------ Supplied data ------
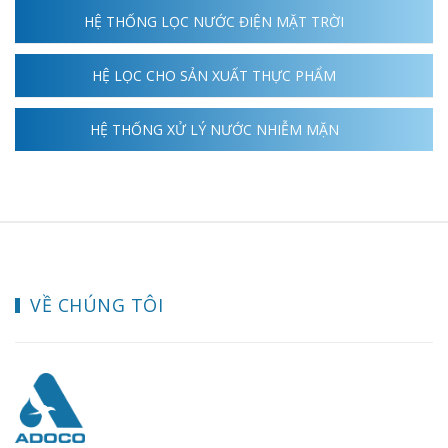
HỆ THỐNG LỌC NƯỚC ĐIỆN MẶT TRỜI
HỆ LỌC CHO SẢN XUẤT THỰC PHẨM
HỆ THỐNG XỬ LÝ NƯỚC NHIỄM MẶN
VỀ CHÚNG TÔI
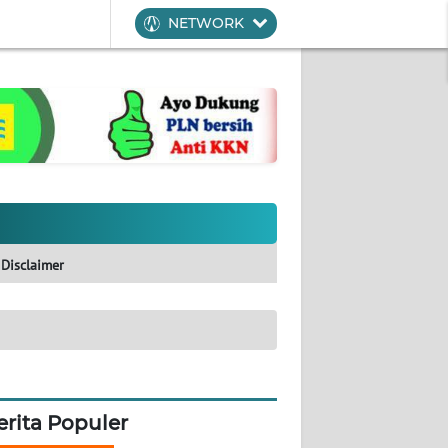
NETWORK
Disclaimer
erita Populer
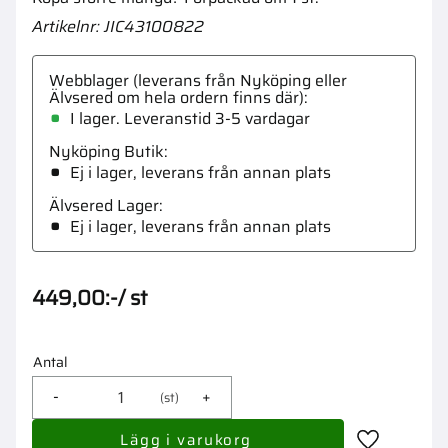
Artikelnr
JIC43100822
Webblager (leverans från Nyköping eller
Älvsered om hela ordern finns där)
I lager. Leveranstid 3-5 vardagar
Nyköping Butik
Ej i lager, leverans från annan plats
Älvsered Lager
Ej i lager, leverans från annan plats
449,00
:-
/
st
Antal
-
+
st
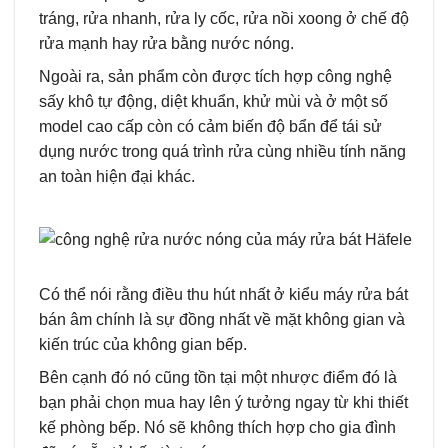
tráng, rửa nhanh, rửa ly cốc, rửa nồi xoong ở chế độ
rửa mạnh hay rửa bằng nước nóng.
Ngoài ra, sản phẩm còn được tích hợp công nghệ
sấy khô tự động, diệt khuẩn, khử mùi và ở một số
model cao cấp còn có cảm biến độ bẩn để tái sử
dụng nước trong quá trình rửa cùng nhiều tính năng
an toàn hiện đại khác.
Có thể nói rằng điều thu hút nhất ở kiểu máy rửa bát
bán âm chính là sự đồng nhất về mặt không gian và
kiến trúc của không gian bếp.
Bên cạnh đó nó cũng tồn tại một nhược điểm đó là
bạn phải chọn mua hay lên ý tưởng ngay từ khi thiết
kế phòng bếp. Nó sẽ không thích hợp cho gia đình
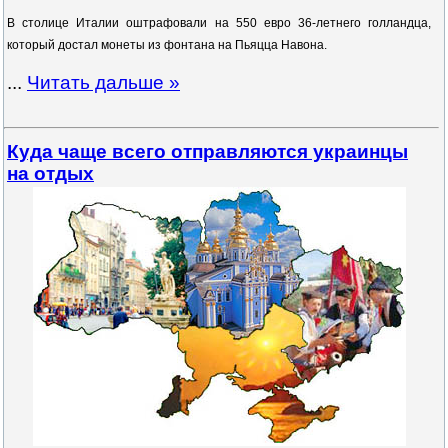
В столице Италии оштрафовали на 550 евро 36-летнего голландца,
который достал монеты из фонтана на Пьяцца Навона.
...
Читать дальше »
Куда чаще всего отправляются украинцы
на отдых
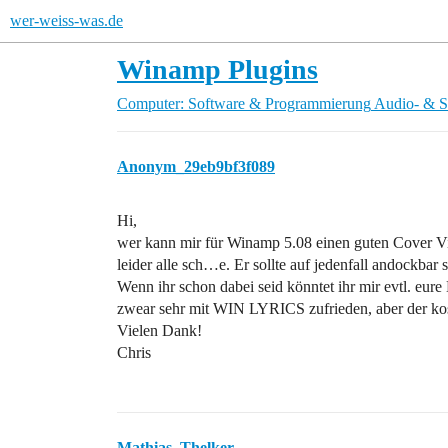
wer-weiss-was.de
Winamp Plugins
Computer: Software & Programmierung
Audio- & S
Anonym_29eb9bf3f089
Hi,
wer kann mir für Winamp 5.08 einen guten Cover Vie
leider alle sch…e. Er sollte auf jedenfall andockbar s
Wenn ihr schon dabei seid könntet ihr mir evtl. eur
zwear sehr mit WIN LYRICS zufrieden, aber der kos
Vielen Dank!
Chris
Mathias_Thelker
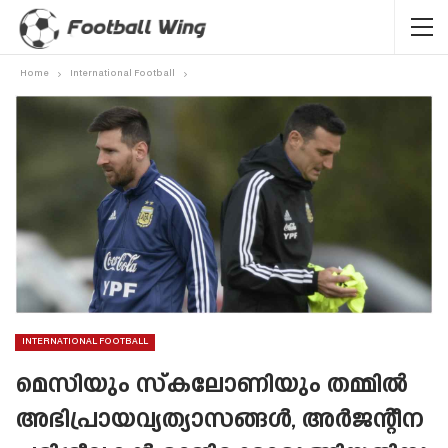
Home
International Football
INTERNATIONAL FOOTBALL
മെസിയും സ്‌കലോണിയും തമ്മിൽ
അഭിപ്രായവ്യത്യാസങ്ങൾ, അർജന്റീന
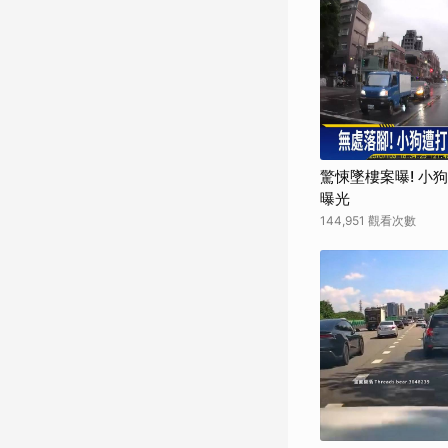
驚悚墜樓案曝! 小
曝光
144,951 觀看次數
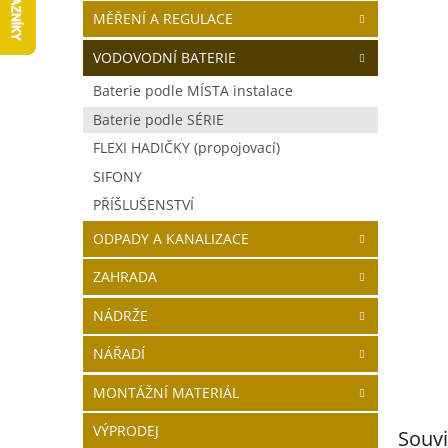
5
í
MĚŘENÍ A REGULACE
hvězdič
p
a
VODOVODNÍ BATERIE
n
Baterie podle MÍSTA instalace
e
Baterie podle SÉRIE
l
FLEXI HADIČKY (propojovací)
SIFONY
PŘÍŠLUŠENSTVÍ
ODPADY A KANALIZACE
ZAHRADA
NÁDRŽE
NÁŘADÍ
MONTÁŽNÍ MATERIÁL
VÝPRODEJ
Souvi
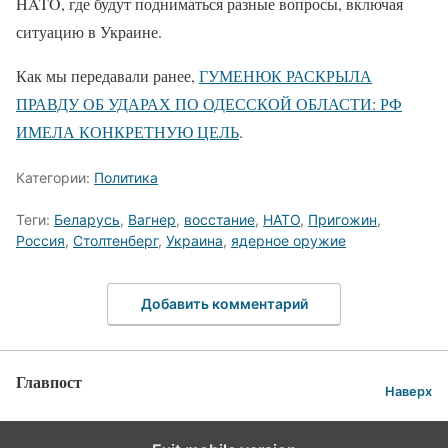
HATO, где будут подниматься разные вопросы, включая
ситуацию в Украине.
Как мы передавали ранее,
ГУМЕНЮК РАСКРЫЛА
ПРАВДУ ОБ УДАРАХ ПО ОДЕССКОЙ ОБЛАСТИ: РФ
ИМЕЛА КОНКРЕТНУЮ ЦЕЛЬ
.
Категории:
Политика
Теги:
Беларусь
,
Вагнер
,
восстание
,
НАТО
,
Пригожин
,
Россия
,
Столтенберг
,
Украина
,
ядерное оружие
Добавить комментарий
Главпост
Наверх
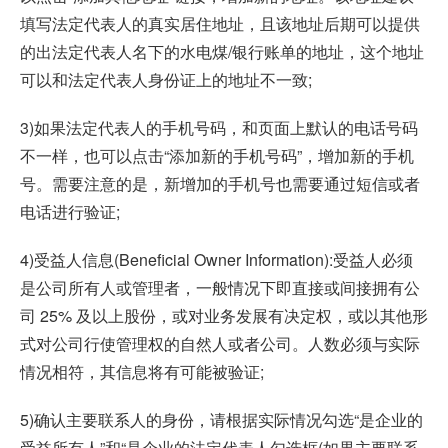
填写法定代表人的真实居住地址，且该地址后期可以提供
的出法定代表人名下的水电煤/银行账单的地址，这个地址
可以和法定代表人身份证上的地址不一致;
3)如果法定代表人的手机号码，和页面上默认的电话号码
不一样，也可以点击“添加新的手机号码”，增加新的手机
号。需要注意的是，新增加的手机号也需要通过短信或者
电话进行验证;
4)受益人信息(Beneficial Owner Information):受益人必须
是公司所有人或管理者，一般情况下即直接或间接拥有公
司 25% 及以上股份，或对业务发展有决定权，或以其他形
式对公司行使管理权的自然人或者公司。人数必须与实际
情况相符，其信息将有可能被验证;
5)确认主要联系人的身份，请根据实际情况勾选“是企业的
受益所有人”和“是企业的法定代表人勾选框(如果主要联系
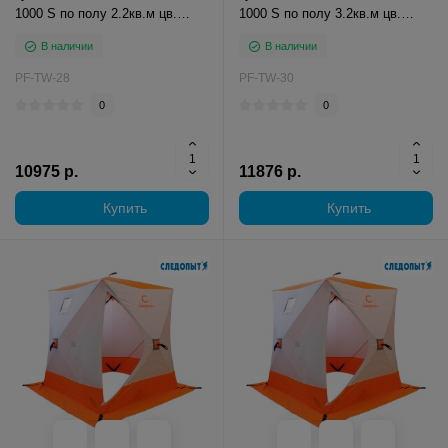
1000 S по полу 2.2кв.м цв.
1000 S по полу 3.2кв.м цв.
оливковый/белы
оливковый/белый
В наличии
В наличии
PF-TW-28
PF-TW-30
0
0
10975 р.
11876 р.
Купить
Купить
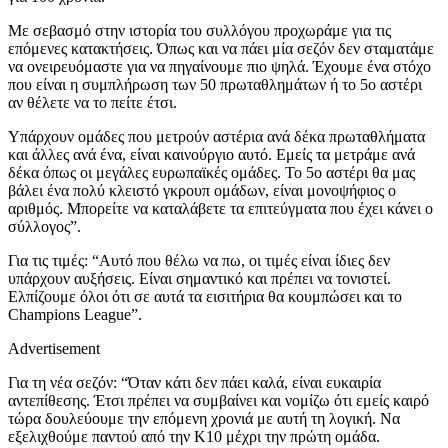
Με σεβασμό στην ιστορία του συλλόγου προχωράμε για τις
επόμενες κατακτήσεις. Όπως και να πάει μία σεζόν δεν σταματάμε
να ονειρευόμαστε για να πηγαίνουμε πιο ψηλά. Έχουμε ένα στόχο
που είναι η συμπλήρωση των 50 πρωταθλημάτων ή το 5ο αστέρι
αν θέλετε να το πείτε έτσι.
Υπάρχουν ομάδες που μετρούν αστέρια ανά δέκα πρωταθλήματα
και άλλες ανά ένα, είναι καινούργιο αυτό. Εμείς τα μετράμε ανά
δέκα όπως οι μεγάλες ευρωπαϊκές ομάδες. Το 5ο αστέρι θα μας
βάλει ένα πολύ κλειστό γκρουπ ομάδων, είναι μονοψήφιος ο
αριθμός. Μπορείτε να καταλάβετε τα επιτεύγματα που έχει κάνει ο
σύλλογος”.
Για τις τιμές: “Αυτό που θέλω να πω, οι τιμές είναι ίδιες δεν
υπάρχουν αυξήσεις. Είναι σημαντικό και πρέπει να τονιστεί.
Ελπίζουμε όλοι ότι σε αυτά τα εισιτήρια θα κουμπώσει και το
Champions League”.
Advertisement
Για τη νέα σεζόν: “Όταν κάτι δεν πάει καλά, είναι ευκαιρία
αντεπίθεσης. Έτσι πρέπει να συμβαίνει και νομίζω ότι εμείς καιρό
τώρα δουλεύουμε την επόμενη χρονιά με αυτή τη λογική. Να
εξελιχθούμε παντού από την Κ10 μέχρι την πρώτη ομάδα.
------
What you are asked to do: Transcribe, word for word, the stretch of lines in the data above from the one with "kế phòng bếp." through the one with "wer kann mir"; omit all pictures.

Solution for this task:
kế phòng bếp. Nó sẽ không thích hợp cho gia đình
В столице Италии оштрафовали на 550 евро 36-летнего голландца,
который достал монеты из фонтана на Пьяцца Навона.
...
Читать дальше »
Куда чаще всего отправляются украинцы
на отдых
wer-weiss-was.de
Winamp Plugins
Computer: Software & Programmierung
Audio- & S
Anonym_29eb9bf3f089
Hi,
wer kann mir für Winamp 5.08 einen guten Cover Vie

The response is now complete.